Just then they came in sight of thirty or forty windmills that rise from that plain. And no sooner did Don Quixote see them that he said to his squire, “Fortune is guiding our affairs better than we ourselves could have wished. Do you see over yonder, friend Sancho, thirty or forty hulking giants? I intend to do battle with them and slay them. With their spoils we shall begin to be rich for this is a righteous war and the removal of so foul a brood from off the face of the earth is a service God will bless.”

“What giants?” asked Sancho Panza.

“Those you see over there,” replied his master, “with their long arms. Some of them have arms well nigh two leagues in length.”

“Take care, sir,” cried Sancho. “Those over there are not giants but windmills. Those things that seem to be their arms are sails which, when they are whirled around by the wind, turn the millstone.”

—Part 1, Chapter VIII. Of the valourous Don Quixote’s success in the dreadful and never before imagined Adventure of the Windmills, with other events worthy of happy record

Whilst I could, and never would, never presume to liken my windmills to those which out dear friend at Both Sides Now faces, I think we can all relate to some extent.  Well, I know I can.

This was brought home to me by one of those questions that DJs on the radio sometimes ask,

"If you could be 20 again, would you take the chance?"
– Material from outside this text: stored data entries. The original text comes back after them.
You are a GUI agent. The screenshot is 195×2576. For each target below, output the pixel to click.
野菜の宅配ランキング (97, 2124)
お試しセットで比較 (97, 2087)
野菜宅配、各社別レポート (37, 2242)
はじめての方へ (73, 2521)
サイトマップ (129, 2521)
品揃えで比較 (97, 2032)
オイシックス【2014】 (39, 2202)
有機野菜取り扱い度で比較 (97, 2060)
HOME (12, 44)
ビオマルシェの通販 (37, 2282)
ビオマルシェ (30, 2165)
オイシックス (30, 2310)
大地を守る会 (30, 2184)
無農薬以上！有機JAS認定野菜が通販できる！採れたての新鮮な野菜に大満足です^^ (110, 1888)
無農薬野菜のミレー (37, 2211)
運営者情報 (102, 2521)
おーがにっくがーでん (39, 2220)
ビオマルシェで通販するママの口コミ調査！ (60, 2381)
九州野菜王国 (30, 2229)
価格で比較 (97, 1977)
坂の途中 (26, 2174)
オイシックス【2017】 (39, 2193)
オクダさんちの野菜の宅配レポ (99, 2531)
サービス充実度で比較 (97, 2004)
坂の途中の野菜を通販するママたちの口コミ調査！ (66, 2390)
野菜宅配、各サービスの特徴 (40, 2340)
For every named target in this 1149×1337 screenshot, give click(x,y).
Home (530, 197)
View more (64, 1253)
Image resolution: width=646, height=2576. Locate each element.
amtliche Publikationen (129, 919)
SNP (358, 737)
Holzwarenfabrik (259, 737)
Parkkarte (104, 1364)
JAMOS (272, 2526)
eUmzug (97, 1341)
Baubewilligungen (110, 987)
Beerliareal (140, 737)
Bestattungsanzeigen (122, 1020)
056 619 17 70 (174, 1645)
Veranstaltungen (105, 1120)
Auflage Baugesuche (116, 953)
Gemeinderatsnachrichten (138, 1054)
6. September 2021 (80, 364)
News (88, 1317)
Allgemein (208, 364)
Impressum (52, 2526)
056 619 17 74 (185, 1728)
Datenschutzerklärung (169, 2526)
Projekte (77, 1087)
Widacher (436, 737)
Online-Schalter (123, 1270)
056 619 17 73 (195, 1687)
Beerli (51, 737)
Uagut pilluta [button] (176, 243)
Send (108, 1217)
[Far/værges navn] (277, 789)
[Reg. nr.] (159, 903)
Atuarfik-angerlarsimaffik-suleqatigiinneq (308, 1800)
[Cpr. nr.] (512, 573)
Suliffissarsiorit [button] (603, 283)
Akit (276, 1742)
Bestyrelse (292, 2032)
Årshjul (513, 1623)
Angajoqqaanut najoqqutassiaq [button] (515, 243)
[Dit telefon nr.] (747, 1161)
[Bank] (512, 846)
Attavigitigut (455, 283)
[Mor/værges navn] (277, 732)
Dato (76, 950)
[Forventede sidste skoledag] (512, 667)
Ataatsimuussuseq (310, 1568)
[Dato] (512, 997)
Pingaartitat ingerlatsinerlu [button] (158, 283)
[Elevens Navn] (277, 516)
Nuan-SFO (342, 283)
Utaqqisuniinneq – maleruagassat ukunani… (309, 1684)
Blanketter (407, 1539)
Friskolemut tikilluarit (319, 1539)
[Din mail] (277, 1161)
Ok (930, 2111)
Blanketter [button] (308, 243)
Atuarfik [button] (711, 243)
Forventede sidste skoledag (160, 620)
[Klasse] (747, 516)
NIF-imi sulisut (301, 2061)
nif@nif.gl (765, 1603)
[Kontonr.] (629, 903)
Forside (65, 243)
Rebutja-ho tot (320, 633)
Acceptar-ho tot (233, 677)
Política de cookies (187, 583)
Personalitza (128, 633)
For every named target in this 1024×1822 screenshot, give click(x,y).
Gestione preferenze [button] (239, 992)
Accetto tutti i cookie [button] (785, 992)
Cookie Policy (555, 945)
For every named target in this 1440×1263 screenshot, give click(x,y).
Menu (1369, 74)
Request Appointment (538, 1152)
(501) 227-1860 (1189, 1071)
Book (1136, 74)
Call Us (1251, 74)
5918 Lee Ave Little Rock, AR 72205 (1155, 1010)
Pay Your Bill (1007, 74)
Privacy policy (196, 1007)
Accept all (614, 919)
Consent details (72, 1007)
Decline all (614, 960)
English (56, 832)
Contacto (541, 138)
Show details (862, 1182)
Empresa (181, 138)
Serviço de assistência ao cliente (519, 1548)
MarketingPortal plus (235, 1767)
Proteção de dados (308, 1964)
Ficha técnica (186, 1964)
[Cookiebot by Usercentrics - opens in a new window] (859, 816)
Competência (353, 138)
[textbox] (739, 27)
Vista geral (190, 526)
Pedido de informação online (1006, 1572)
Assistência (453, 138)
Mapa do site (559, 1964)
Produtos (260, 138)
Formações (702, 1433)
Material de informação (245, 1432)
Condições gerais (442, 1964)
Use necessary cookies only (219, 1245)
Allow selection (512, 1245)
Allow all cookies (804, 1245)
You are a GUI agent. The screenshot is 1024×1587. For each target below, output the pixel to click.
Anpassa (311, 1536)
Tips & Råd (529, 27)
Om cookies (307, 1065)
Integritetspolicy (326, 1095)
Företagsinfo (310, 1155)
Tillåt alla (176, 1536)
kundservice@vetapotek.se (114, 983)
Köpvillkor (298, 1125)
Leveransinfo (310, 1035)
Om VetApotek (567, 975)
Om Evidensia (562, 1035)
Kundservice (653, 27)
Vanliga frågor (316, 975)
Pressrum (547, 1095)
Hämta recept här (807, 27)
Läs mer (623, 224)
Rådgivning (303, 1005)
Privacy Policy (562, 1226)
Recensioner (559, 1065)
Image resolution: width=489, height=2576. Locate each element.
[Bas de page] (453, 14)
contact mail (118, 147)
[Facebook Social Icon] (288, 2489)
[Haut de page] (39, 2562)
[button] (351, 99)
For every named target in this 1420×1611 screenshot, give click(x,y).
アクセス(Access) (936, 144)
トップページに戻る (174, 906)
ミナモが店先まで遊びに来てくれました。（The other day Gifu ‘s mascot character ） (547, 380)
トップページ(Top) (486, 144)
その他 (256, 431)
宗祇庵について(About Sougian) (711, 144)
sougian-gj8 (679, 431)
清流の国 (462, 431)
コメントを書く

Having thought about it for a while, I realised that I wouldn't.  Whilst I would love to have the energy I had back then, and the relative lack of responsibility, I do not think I could face the last 18 years again.  Don't get me wrong, those years have made me who I am, and I do not think I would change a thing.  But that is the whole point.  If I were to go back to being 20, I would face losing the accumulated experiences of my 20s and almost all of my 30s (eek).  Either that, or I would put my 38 year old mind in a 20 year old body, and be stunned and frustrated by the naivety of those of the same physical age as me (depending on the parameters of the 'going back to 20' deal).  Whatever the case, it would not work.

Having thought on that for a while, I realised that what I really want is to keep the years of experience, but not at the expense of physical health and that sense of freedom many have in their early 20s.  It then hit me that the way to obtain this is not by going backwards, but forwards.  Forwards, beyond the confines of this earthly life, to the life beyond.  Seeing things that way helps to put things in perspective, and sort out the windmills from the giants.

In the end, the struggles and frustrations of this life might be giants...

...but they are generally just windmills.